[Data entries]
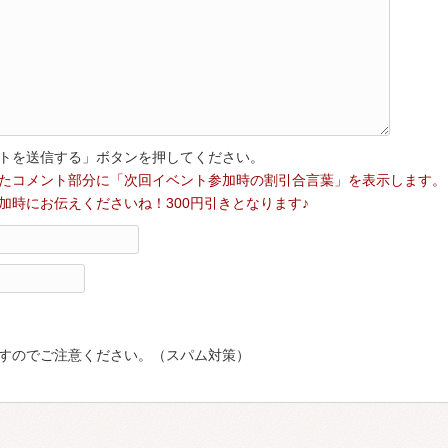
トを送信する」ボタンを押してください。
たコメント部分に「次回イベント参加時の割引合言葉」を表示します。
加時にお伝えくださいね！300円引きとなります♪
すのでご注意ください。（スパム対策）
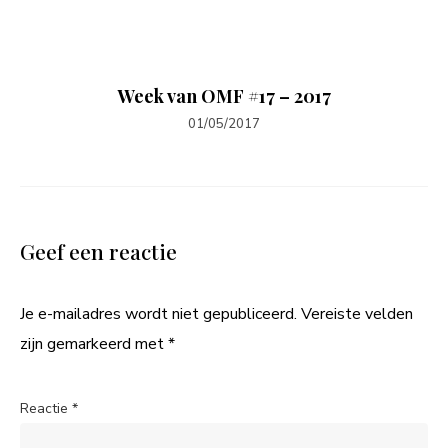
Week van OMF #17 – 2017
01/05/2017
Geef een reactie
Je e-mailadres wordt niet gepubliceerd.
Vereiste velden
zijn gemarkeerd met
*
Reactie
*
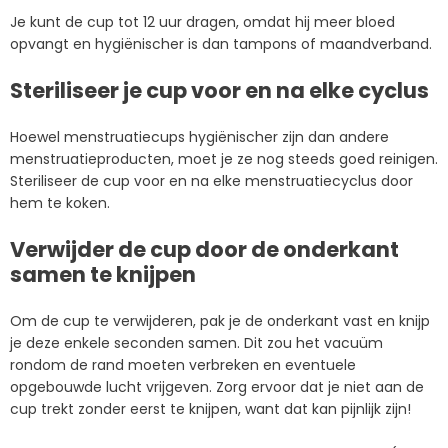
Je kunt de cup tot 12 uur dragen, omdat hij meer bloed
opvangt en hygiënischer is dan tampons of maandverband.
Steriliseer je cup voor en na elke cyclus
Hoewel menstruatiecups hygiënischer zijn dan andere
menstruatieproducten, moet je ze nog steeds goed reinigen.
Steriliseer de cup voor en na elke menstruatiecyclus door
hem te koken.
Verwijder de cup door de onderkant
samen te knijpen
Om de cup te verwijderen, pak je de onderkant vast en knijp
je deze enkele seconden samen. Dit zou het vacuüm
rondom de rand moeten verbreken en eventuele
opgebouwde lucht vrijgeven. Zorg ervoor dat je niet aan de
cup trekt zonder eerst te knijpen, want dat kan pijnlijk zijn!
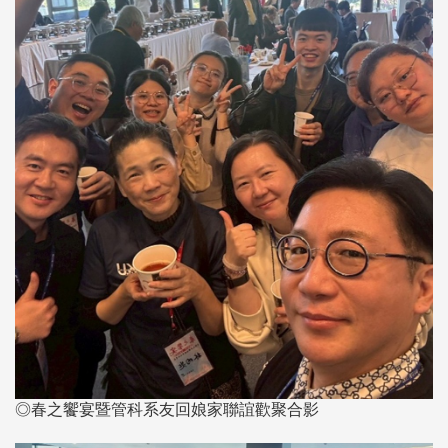
◎春之饗宴暨管科系友回娘家聯誼歡聚合影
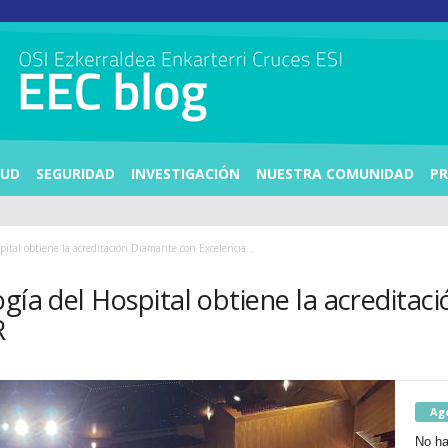
LUD
SEGURIDAD
INVESTIGACIÓN
NUESTRA COMUNIDAD
PR
pital obtiene la acreditación Diamante con Excelencia...
ogía del Hospital obtiene la acredita
R
Ag
No ha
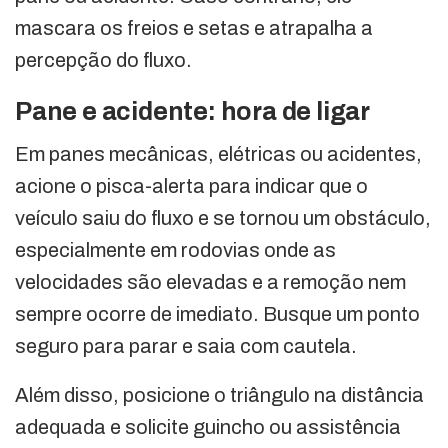
mascara os freios e setas e atrapalha a
percepção do fluxo.
Pane e acidente: hora de ligar
Em panes mecânicas, elétricas ou acidentes,
acione o pisca-alerta para indicar que o
veículo saiu do fluxo e se tornou um obstáculo,
especialmente em rodovias onde as
velocidades são elevadas e a remoção nem
sempre ocorre de imediato. Busque um ponto
seguro para parar e saia com cautela.
Além disso, posicione o triângulo na distância
adequada e solicite guincho ou assistência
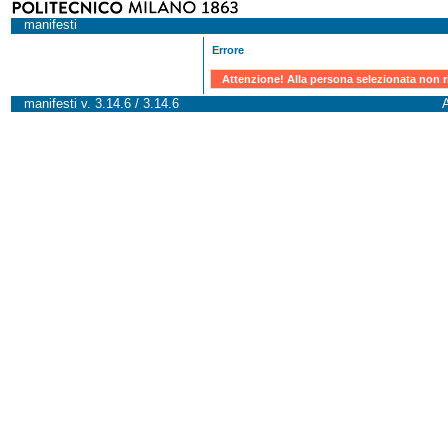
manifesti
Errore
Attenzione! Alla persona selezionata non r
manifesti v. 3.14.6 / 3.14.6
A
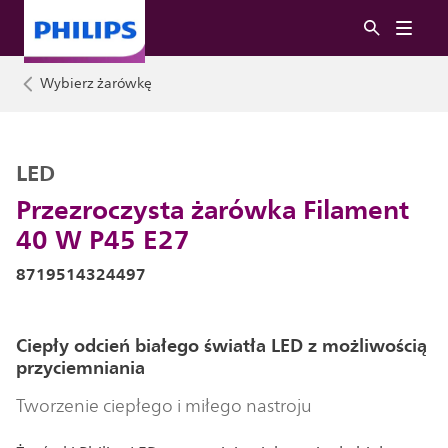
Wybierz żarówkę
LED
Przezroczysta żarówka Filament
40 W P45 E27
8719514324497
Ciepły odcień białego światła LED z możliwością
przyciemniania
Tworzenie ciepłego i miłego nastroju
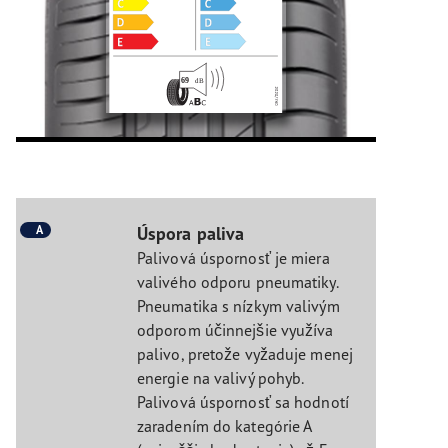
A
Úspora paliva
Palivová úspornosť je miera
valivého odporu pneumatiky.
Pneumatika s nízkym valivým
odporom účinnejšie využíva
palivo, pretože vyžaduje menej
energie na valivý pohyb.
Palivová úspornosť sa hodnotí
zaradením do kategórie A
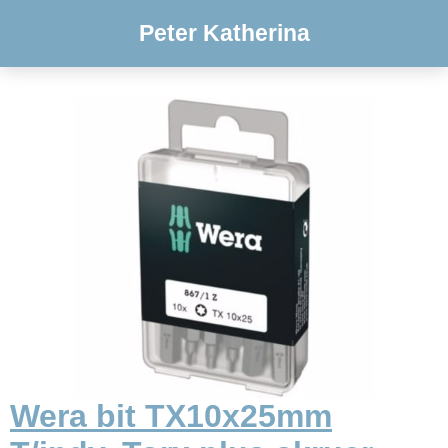
Peter Katherina
Wera bit TX10x25mm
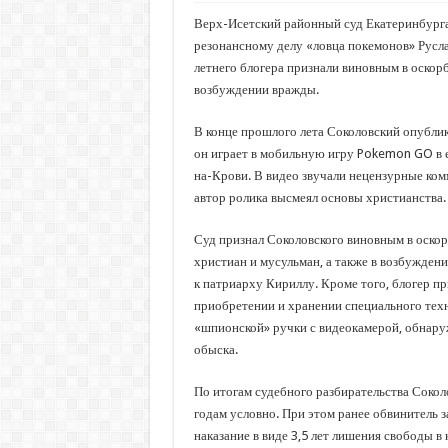
Верх-Исетский районный суд Екатеринбурга
резонансному делу «ловца покемонов» Русла
летнего блогера признали виновным в оскор
возбуждении вражды.
В конце прошлого лета Соколовский опублик
он играет в мобильную игру Pokemon GO в 
на-Крови. В видео звучали нецензурные комм
автор ролика высмеял основы христианства.
Суд признал Соколовского виновным в оско
христиан и мусульман, а также в возбужден
к патриарху Кириллу. Кроме того, блогер п
приобретении и хранении специального техн
«шпионской» ручки с видеокамерой, обнаруж
обыска.
По итогам судебного разбирательства Сокол
годам условно. При этом ранее обвинитель з
наказание в виде 3,5 лет лишения свободы в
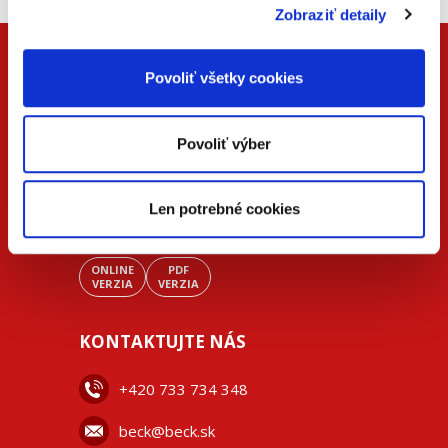
Zobraziť detaily
Povoliť všetky cookies
Povoliť výber
Len potrebné cookies
ONLINE
PDF
VERZIA
VERZIA
KONTAKTUJTE NÁS
+42
0 733 734 348
beck@beck.sk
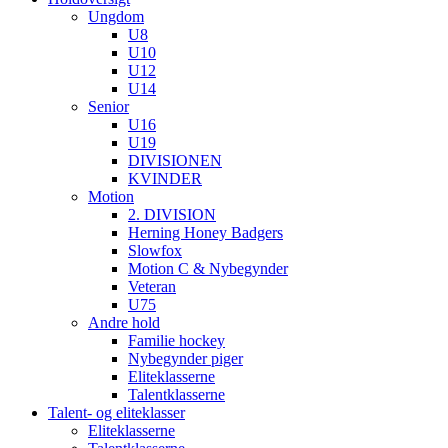
Ungdom
U8
U10
U12
U14
Senior
U16
U19
DIVISIONEN
KVINDER
Motion
2. DIVISION
Herning Honey Badgers
Slowfox
Motion C & Nybegynder
Veteran
U75
Andre hold
Familie hockey
Nybegynder piger
Eliteklasserne
Talentklasserne
Talent- og eliteklasser
Eliteklasserne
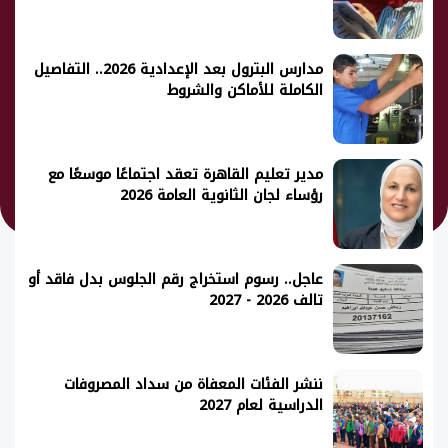
مدارس البترول بعد الإعدادية 2026.. التفاصيل
الكاملة للأماكن والشروط
مدير تعليم القاهرة تعقد اجتماعًا موسعًا مع
رؤساء لجان الثانوية العامة 2026
عاجل.. رسوم استخراج رقم الجلوس بدل فاقد أو
تالف 2026 - 2027
ننشر الفئات المعفاة من سداد المصروفات
الدراسية لعام 2027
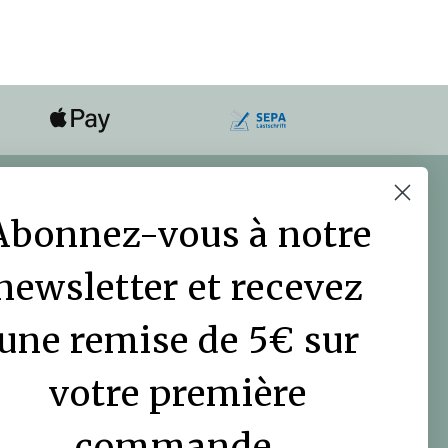
COMMUNAUTÉ DES
JARDINIERS
Abonnez-vous à notre
Le blog DutchGrown
newsletter et recevez
Vidéos
une remise de 5€ sur
votre première
commande.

* [WORK REQUEST] A word-for-word reproduction is needed of the lines above from the line containing "INVESTIGACIÓN" through the line containing "valivého odporu pneumatiky.", with both ends kept and no pictures.

* [RESULT OF THE EXERCISE]
INVESTIGACIÓN
NUESTRA COMUNIDAD
PR
pital obtiene la acreditación Diamante con Excelencia...
ogía del Hospital obtiene la acredita
R
Ag
No ha
mascara os freios e setas e atrapalha a
percepção do fluxo.
Pane e acidente: hora de ligar
Em panes mecânicas, elétricas ou acidentes,
acione o pisca-alerta para indicar que o
veículo saiu do fluxo e se tornou um obstáculo,
especialmente em rodovias onde as
velocidades são elevadas e a remoção nem
sempre ocorre de imediato. Busque um ponto
seguro para parar e saia com cautela.
Além disso, posicione o triângulo na distância
adequada e solicite guincho ou assistência
manifesti
Errore
Attenzione! Alla persona selezionata non r
manifesti v. 3.14.6 / 3.14.6
A
Wybierz żarówkę
LED
Przezroczysta żarówka Filament
40 W P45 E27
8719514324497
Ciepły odcień białego światła LED z możliwością
przyciemniania
Tworzenie ciepłego i miłego nastroju
A
Úspora paliva
Palivová úspornosť je miera
valivého odporu pneumatiky.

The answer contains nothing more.